9 Dit is het schrift van Hizkia, koning van Juda, toen hij ziek geweest en van zijn ziekte genezen was.
La escritura de Ezequías, rey de Judá, cuando estuvo enfermo y se recuperó de su enfermedad:
10 Ik zeide: Vanwege de afsnijding mijner dagen, zal ik tot de poorten des grafs heengaan, ik word beroofd van het overige mijner jaren. (Sheol )
Dije: “En la mitad de mi vida voy a las puertas del Seol. Estoy privado del residuo de mis años”. (Sheol )
11 Ik zeide: Ik zal den HEERE niet meer zien, den HEERE, in het land der levenden; ik zal de mensen niet meer aanschouwen met de inwoners der wereld.
Dije: “No veré a Yah, Yah en la tierra de los vivos. No veré más al hombre con los habitantes del mundo.
12 Mijn levenstijd is weggetogen, en van mij weggevoerd gelijk eens herders hut; ik heb mijn leven afgesneden, gelijk een wever zijn web; Hij zal mij afsnijden, als van den drom; van den dag tot den nacht zult Gij mij ten einde gebracht hebben.
Mi vivienda se ha retirado, y se aleja de mí como la tienda de un pastor. He enrollado mi vida como una tejedora. Me cortará el telar. Desde el día hasta la noche me harás acabar.
13 Ik stelde mij voor tot den morgenstond toe; gelijk een leeuw, alzo zal Hij al mijn beenderen breken; van den dag tot den nacht zult Gij mij ten einde gebracht hebben.
Esperé pacientemente hasta la mañana. Rompe todos mis huesos como un león. Desde el día hasta la noche me harás acabar.
14 Gelijk een kraan of zwaluw, alzo piepte ik; ik kirde als een duif; mijn ogen verhieven zich omhoog; o HEERE! ik word onderdrukt, wees Gij mijn Borg.
Parloteaba como una golondrina o una grulla. Gemí como una paloma. Mis ojos se debilitan mirando hacia arriba. Señor, estoy oprimido. Sé mi seguridad”.
15 Wat zal ik spreken? Gelijk Hij het mij heeft toegezegd, alzo heeft Hij het gedaan; ik zal nu al zoetjes voorttreden al mijn jaren, vanwege de bitterheid mijner ziel.

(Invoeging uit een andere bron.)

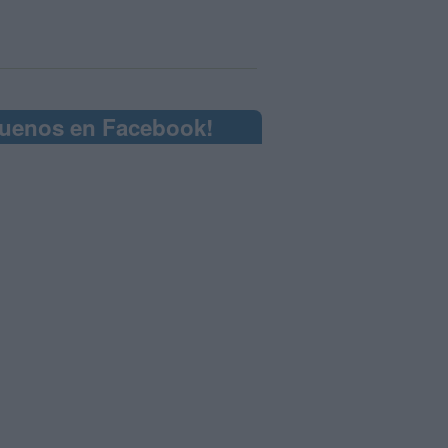
guenos en Facebook!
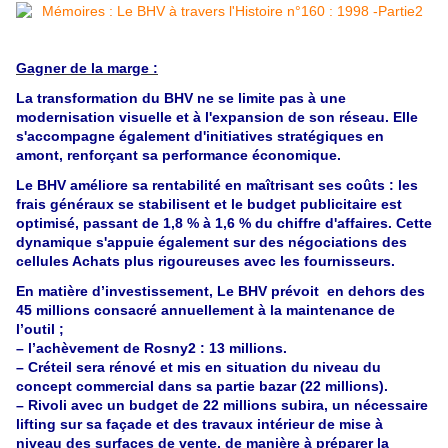
Gagner de la marge :
La transformation du BHV ne se limite pas à une
modernisation visuelle et à l'expansion de son réseau. Elle
s'accompagne également d'initiatives stratégiques en
amont, renforçant sa performance économique.
Le BHV améliore sa rentabilité en maîtrisant ses coûts : les
frais généraux se stabilisent et le budget publicitaire est
optimisé, passant de 1,8 % à 1,6 % du chiffre d'affaires. Cette
dynamique s'appuie également sur des négociations des
cellules Achats plus rigoureuses avec les fournisseurs.
En matière d’investissement, Le BHV prévoit en dehors des
45 millions consacré annuellement à la maintenance de
l’outil ;
– l’achèvement de Rosny2 : 13 millions.
– Créteil sera rénové et mis en situation du niveau du
concept commercial dans sa partie bazar (22 millions).
– Rivoli avec un budget de 22 millions subira, un nécessaire
lifting sur sa façade et des travaux intérieur de mise à
niveau des surfaces de vente, de manière à préparer la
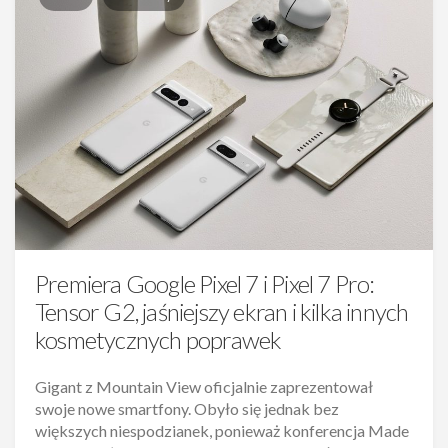
Premiera Google Pixel 7 i Pixel 7 Pro:
Tensor G2, jaśniejszy ekran i kilka innych
kosmetycznych poprawek
Gigant z Mountain View oficjalnie zaprezentował
swoje nowe smartfony. Obyło się jednak bez
większych niespodzianek, ponieważ konferencja Made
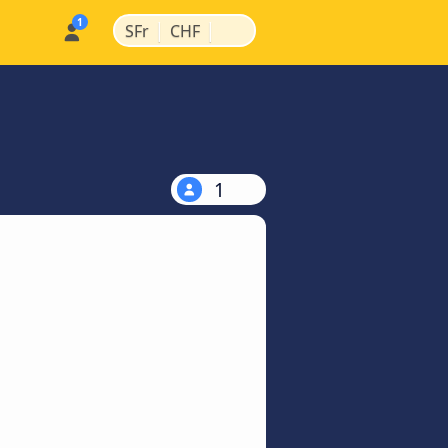
|
|
SFr
CHF
1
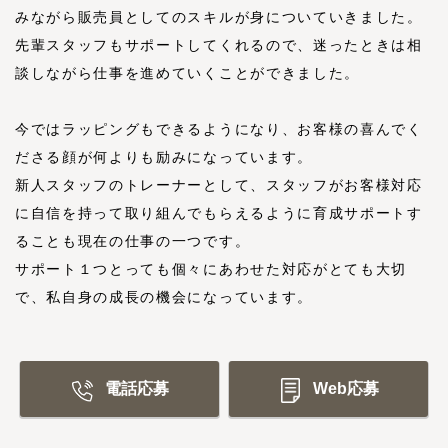
みながら販売員としてのスキルが身についていきました。
先輩スタッフもサポートしてくれるので、迷ったときは相
談しながら仕事を進めていくことができました。
今ではラッピングもできるようになり、お客様の喜んでく
ださる顔が何よりも励みになっています。
新人スタッフのトレーナーとして、スタッフがお客様対応
に自信を持って取り組んでもらえるように育成サポートす
ることも現在の仕事の一つです。
サポート１つとっても個々にあわせた対応がとても大切
で、私自身の成長の機会になっています。
電話応募
Web応募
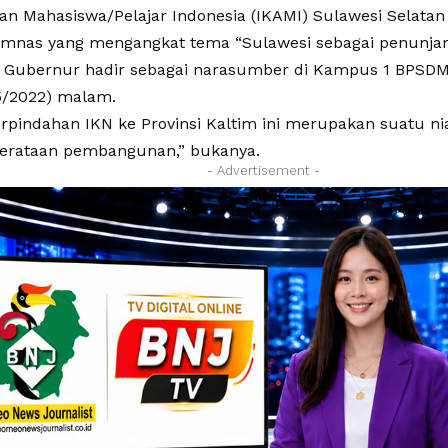
an Mahasiswa/Pelajar Indonesia (IKAMI) Sulawesi Selatan 
mnas yang mengangkat tema “Sulawesi sebagai penunjang
 Gubernur hadir sebagai narasumber di Kampus 1 BPSD
5/2022) malam.
rpindahan IKN ke Provinsi Kaltim ini merupakan suatu ni
erataan pembangunan,” bukanya.
- Advertisement -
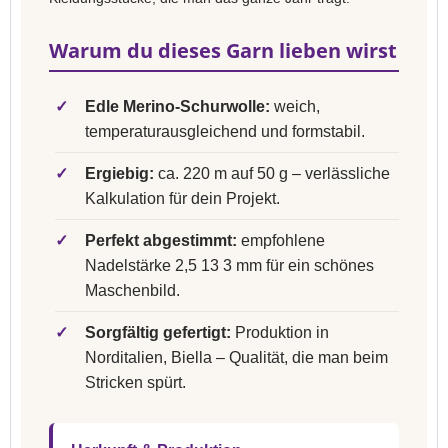
Warum du dieses Garn lieben wirst
✓
Edle Merino-Schurwolle:
weich,
temperaturausgleichend und formstabil.
✓
Ergiebig:
ca. 220 m auf 50 g – verlässliche
Kalkulation für dein Projekt.
✓
Perfekt abgestimmt:
empfohlene
Nadelstärke 2,5 13 3 mm für ein schönes
Maschenbild.
✓
Sorgfältig gefertigt:
Produktion in
Norditalien, Biella – Qualität, die man beim
Stricken spürt.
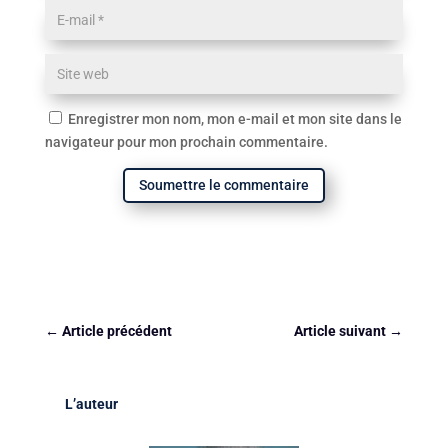
Enregistrer mon nom, mon e-mail et mon site dans le
navigateur pour mon prochain commentaire.
Soumettre le commentaire
←
Article précédent
Article suivant
→
L’auteur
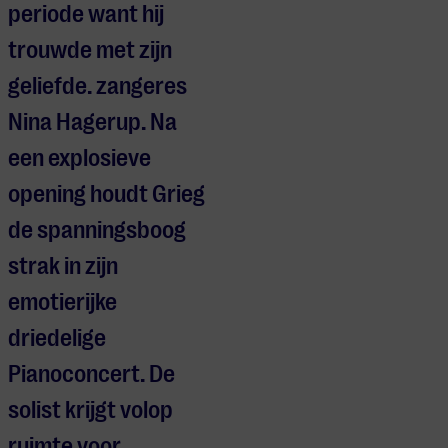
periode want hij
trouwde met zijn
geliefde. zangeres
Nina Hagerup. Na
een explosieve
opening houdt Grieg
de spanningsboog
strak in zijn
emotierijke
driedelige
Pianoconcert. De
solist krijgt volop
ruimte voor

¿Qué voy a decir? Tanto ha hablado conmigo, como lo ha hecho él mismo. Caminaré con cuidado todos mis años por la angustia de mi alma.

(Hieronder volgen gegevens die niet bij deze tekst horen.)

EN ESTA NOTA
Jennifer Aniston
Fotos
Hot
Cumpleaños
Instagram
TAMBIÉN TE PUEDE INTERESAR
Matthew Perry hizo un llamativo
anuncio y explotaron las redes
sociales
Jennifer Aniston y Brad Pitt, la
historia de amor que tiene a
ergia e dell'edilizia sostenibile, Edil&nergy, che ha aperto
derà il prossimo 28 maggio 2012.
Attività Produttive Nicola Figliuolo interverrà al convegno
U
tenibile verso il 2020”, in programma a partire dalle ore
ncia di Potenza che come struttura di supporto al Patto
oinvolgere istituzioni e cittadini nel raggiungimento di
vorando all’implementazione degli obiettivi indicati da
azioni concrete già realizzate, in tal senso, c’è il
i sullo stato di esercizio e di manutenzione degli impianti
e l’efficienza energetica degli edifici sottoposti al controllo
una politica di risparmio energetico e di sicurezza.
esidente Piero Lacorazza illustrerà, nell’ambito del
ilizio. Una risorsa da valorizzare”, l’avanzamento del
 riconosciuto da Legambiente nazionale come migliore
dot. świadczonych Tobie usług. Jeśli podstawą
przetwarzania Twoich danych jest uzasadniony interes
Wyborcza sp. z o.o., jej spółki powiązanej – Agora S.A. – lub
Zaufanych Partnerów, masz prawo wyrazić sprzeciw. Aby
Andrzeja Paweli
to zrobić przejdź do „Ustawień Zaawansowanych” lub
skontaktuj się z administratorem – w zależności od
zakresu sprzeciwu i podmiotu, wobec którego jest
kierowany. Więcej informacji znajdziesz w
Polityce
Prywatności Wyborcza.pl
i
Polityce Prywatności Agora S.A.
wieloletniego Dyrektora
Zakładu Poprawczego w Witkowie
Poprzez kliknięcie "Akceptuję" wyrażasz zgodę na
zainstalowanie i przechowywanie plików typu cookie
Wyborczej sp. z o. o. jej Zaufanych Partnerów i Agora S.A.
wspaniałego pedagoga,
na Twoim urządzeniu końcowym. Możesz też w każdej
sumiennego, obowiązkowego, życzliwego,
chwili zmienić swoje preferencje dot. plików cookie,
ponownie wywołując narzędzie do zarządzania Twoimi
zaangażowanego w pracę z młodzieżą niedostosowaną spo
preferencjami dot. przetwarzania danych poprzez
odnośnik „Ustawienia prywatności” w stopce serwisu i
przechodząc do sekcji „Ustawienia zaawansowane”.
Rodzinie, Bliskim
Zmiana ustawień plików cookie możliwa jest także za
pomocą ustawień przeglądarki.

16 Heere, bij deze dingen leeft men, en in dit alles is het leven van mijn geest; want Gij hebt mij gezond gemaakt en mij genezen.
Señor, de estas cosas viven los hombres; y mi espíritu encuentra vida en todos ellos. Me restableces y me haces vivir.

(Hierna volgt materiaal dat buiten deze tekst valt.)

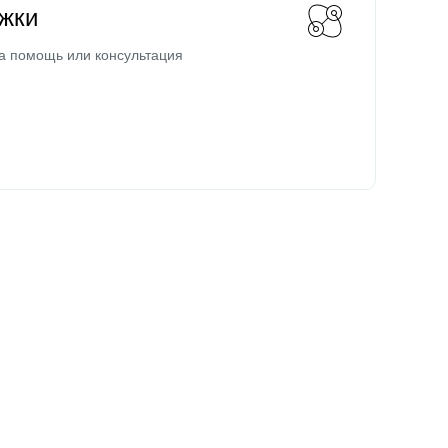
жки
а помощь или консультация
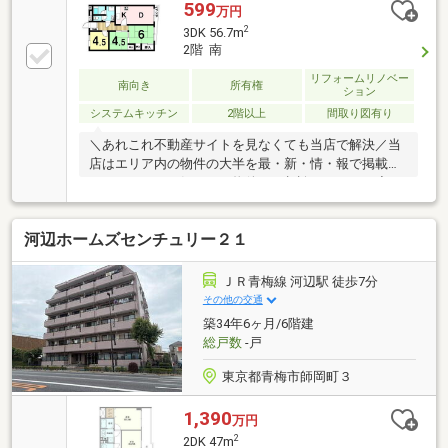
599
万円
2
3DK 56.7m
2階 南
リフォームリノベー
南向き
所有権
ション
システムキッチン
2階以上
間取り図有り
＼あれこれ不動産サイトを見なくても当店で解決／当
店はエリア内の物件の大半を最・新・情・報で掲載！
ほかのページで気になる物件もご相談ください。◆西
友河辺店まで徒歩９分・・・２４時間営業しているス
ーパーです。お帰りの遅い日も安心♪◆ファミリーマ
河辺ホームズセンチュリー２１
ート東青梅4丁目店まで徒歩２分◆マツモトキヨシ青
梅千ヶ瀬店まで徒歩１１分◆イオンスタイル河辺まで
徒歩１０分
ＪＲ青梅線 河辺駅 徒歩7分
その他の交通
築34年6ヶ月/6階建
総戸数
-戸
東京都青梅市師岡町３
1,390
万円
2
2DK 47m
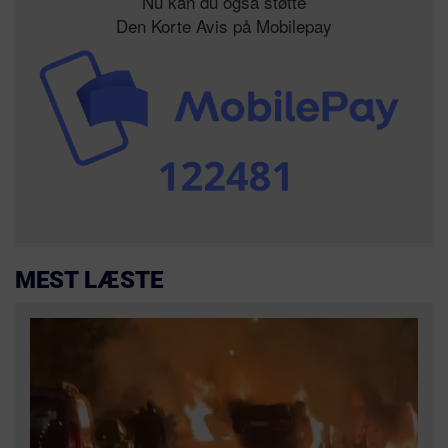
Nu kan du også støtte
Den Korte Avis på Mobilepay
MEST LÆSTE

17 Zie, in vrede is mij de bitterheid bitter geweest; maar Gij hebt mijn ziel liefelijk omhelsd, dat zij in de groeve der vertering niet kwame; want Gij hebt al mijn zonden achter Uw rug geworpen.
He aquí que por la paz he tenido grandes angustias, pero tú, por amor a mi alma, la has liberado del pozo de la corrupción; porque has echado todos mis pecados a tus espaldas.
18 Want het graf zal U niet loven, de dood zal U niet prijzen; die in den kuil nederdalen, zullen op Uw waarheid niet hopen. (Sheol )
Porque el Seol no puede alabarte. La muerte no puede celebrarlo. Los que bajan al pozo no pueden esperar su verdad. (Sheol )
19 De levende, de levende, die zal U loven, gelijk ik heden doe; de vader zal den kinderen Uw waarheid bekend maken.
El que vive, el que vive, te alabará, como yo lo hago hoy. El padre dará a conocer su verdad a los hijos.
20 De HEERE was gereed om mij te verlossen; daarom zullen wij op mijn snarenspel spelen; al de dagen onzes levens, in het huis des HEEREN.
El Señor me salvará. Por eso cantaremos mis canciones con instrumentos de cuerda todos los días de nuestra vida en la casa de Yahvé.
21 Jesaja nu had gezegd: Laat men nemen een klomp vijgen, en tot een pleister op het gezwel maken, en hij zal genezen.
Isaías había dicho: “Que tomen una torta de higos y la pongan como cataplasma sobre el forúnculo, y se recuperará.”
22 En Hizkia had gezegd: Welk zal het teken zijn, dat ik ten huize des HEEREN zal opgaan?
También Ezequías había dicho: “¿Cuál es la señal de que subiré a la casa de Yahvé?”